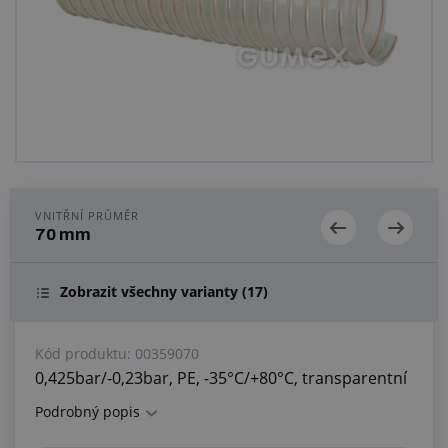
Centrum poptávek
Vše o nákupu
O nás a kariéra
VNITŘNÍ PRŮMĚR
70 mm
Zobrazit všechny varianty
(17)
Kód produktu:
00359070
0,425bar/-0,23bar, PE, -35°C/+80°C, transparentní
Podrobný popis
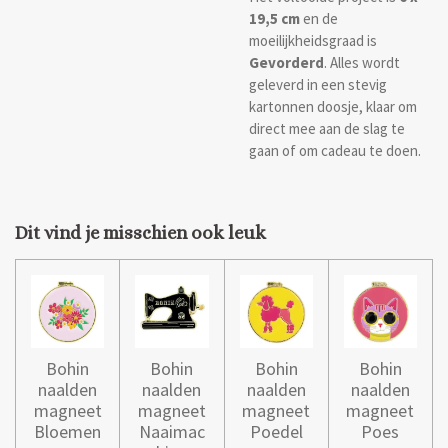
19,5 cm
en de
moeilijkheidsgraad is
Gevorderd
. Alles wordt
geleverd in een stevig
kartonnen doosje, klaar om
direct mee aan de slag te
gaan of om cadeau te doen.
Dit vind je misschien ook leuk
Bohin
Bohin
Bohin
Bohin
naalden
naalden
naalden
naalden
magneet
magneet
magneet
magneet
Bloemen
Naaimac
Poedel
Poes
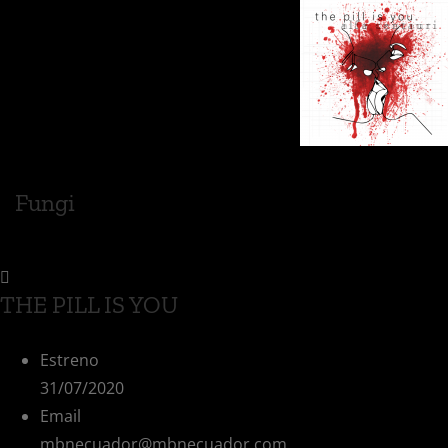
Fungi
THE PILL IS YOU
Estreno
31/07/2020
Email
mbnecuador@mbnecuador.com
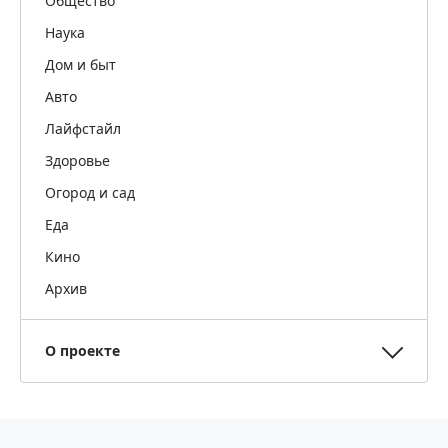
Общество
Наука
Дом и быт
Авто
Лайфстайл
Здоровье
Огород и сад
Еда
Кино
Архив
О проекте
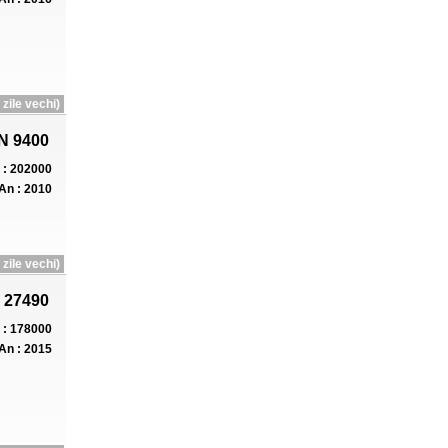
zile vechi)
N 9400
: 202000
An : 2010
zile vechi)
 27490
: 178000
An : 2015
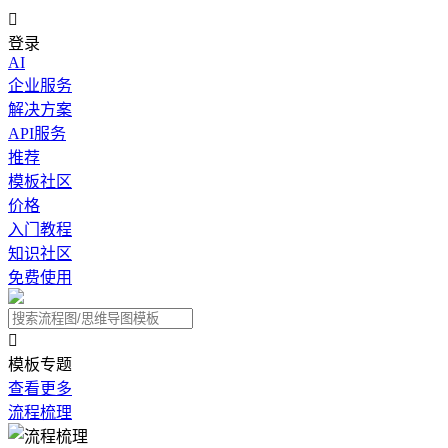

登录
AI
企业服务
解决方案
API服务
推荐
模板社区
价格
入门教程
知识社区
免费使用

模板专题
查看更多
流程梳理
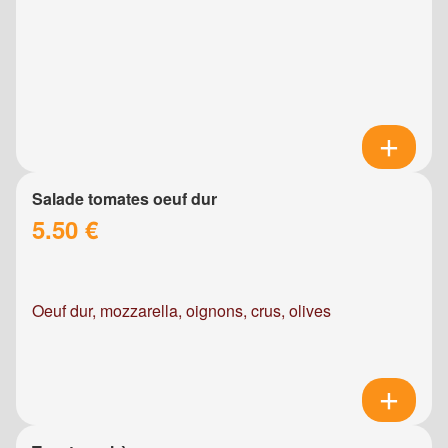
Salade tomates oeuf dur
5.50 €
Oeuf dur, mozzarella, oignons, crus, olives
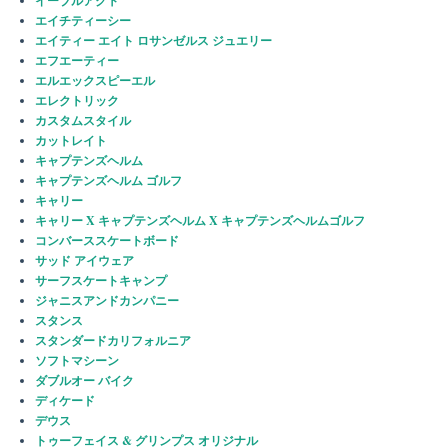
イーブルアクト
エイチティーシー
エイティー エイト ロサンゼルス ジュエリー
エフエーティー
エルエックスピーエル
エレクトリック
カスタムスタイル
カットレイト
キャプテンズヘルム
キャプテンズヘルム ゴルフ
キャリー
キャリー X キャプテンズヘルム X キャプテンズヘルムゴルフ
コンバーススケートボード
サッド アイウェア
サーフスケートキャンプ
ジャニスアンドカンパニー
スタンス
スタンダードカリフォルニア
ソフトマシーン
ダブルオー バイク
ディケード
デウス
トゥーフェイス & グリンプス オリジナル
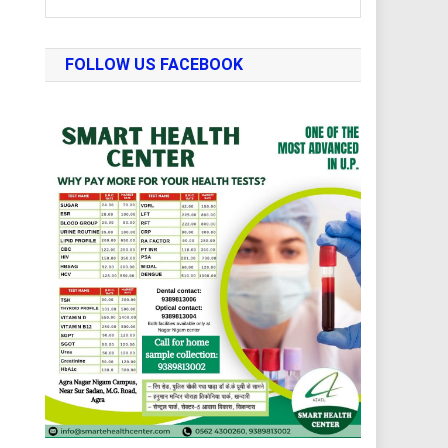
FOLLOW US FACEBOOK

■ ■ ■ ■

> [Exercise details]
Which lines above contain the word "キャリー"? Copy each of them.

> [Solution]
キャリー
キャリー X キャプテンズヘルム X キャプテンズヘルムゴルフ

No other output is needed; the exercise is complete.